Rumors are that Warner Bros. arranged over 100 separate sponsorship and product placement deals, amounting to about $160M. You will see Superman (played by Henry Cavill) surrounded by brands such as Sears, 7-11, Gillette and Chrysler. Reports even suggest that major product placement ally Nokia paid over 45 million dollars so that Superman would carry one of its phones in the film.
Product Placement in Movies
Over the last several decades, brands and studios have worked closely to insert products into all areas of moviemaking and television. These product placement strategies have ranged from the simple insertion of a product into a single scene in a film (such as someone holding a brand name soda can), to product placement that actually impacts the direction of the plot (think FedEx in “Cast Away”).
Perhaps the most blatant product placement I have ever seen was in “Harold & Kumar Go to White Castle.” The product placement in that film was so overt that the product was inserted into the title. While that is a bit over the top, less intrusive types of product placement have become very popular over the years. Brands see these integrations as a unique way to position their products and connect with an audience to drive both affinity and sales.
For example, when Pierce Bronson took over the reins of the James Bond franchise as the title character, the producers of the series decided to make a drastic change to Bond’s preferred mode of transportation. After spending decades riding around in Aston Martin vehicles, James Bond would hit the road in a BMW Z3. The radical design earned BMW hundreds of millions of dollars in presales alone.
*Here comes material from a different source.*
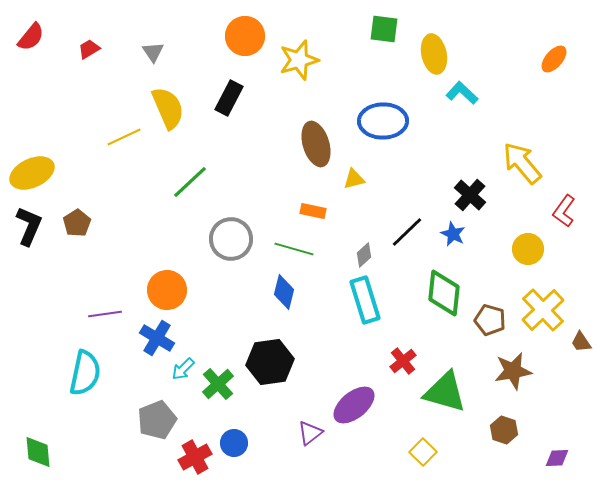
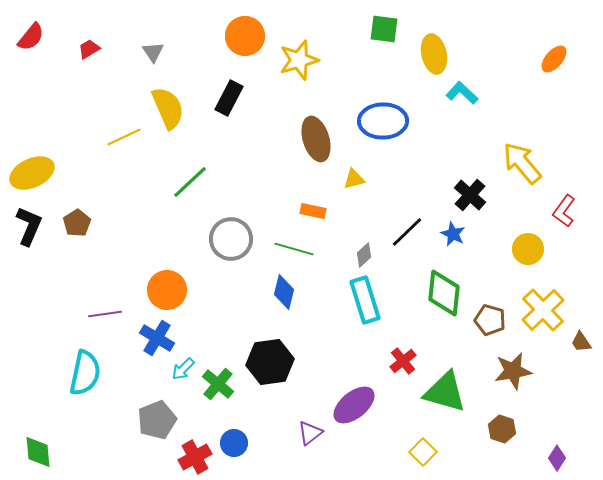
brown ellipse at (316, 144): moved 5 px up
green cross at (218, 384): rotated 8 degrees counterclockwise
brown hexagon at (504, 430): moved 2 px left, 1 px up
purple diamond at (557, 458): rotated 55 degrees counterclockwise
A more recent movie with a ton of product placement is “Iron Man 3”. Filmmakers not only included millions of dollars worth of product placement for American audiences, but also created an entirely separate edit of the film for Chinese audiences with Chinese branded product placements. Chinese milk drink Gu Li Duo was featured in the Chinese version of the film and other partners created localized promotions for consumers around the world.
Far from having a character briefly hold or use a particular product in a film, today’s product placement efforts are epic, and have a huge impact on the ability of film production companies to recoup filmmaking costs. I don’t believe that many of the summer blockbusters could be made without the support of brand dollars. It is truly a symbiotic relationship.
Big Deals in Social Media are Next
I find this phenomena fascinating and believe that it parallels what we are seeing with native advertising in the social media space. We will soon live in a world where all of the content streams we consume contain some form of branded content.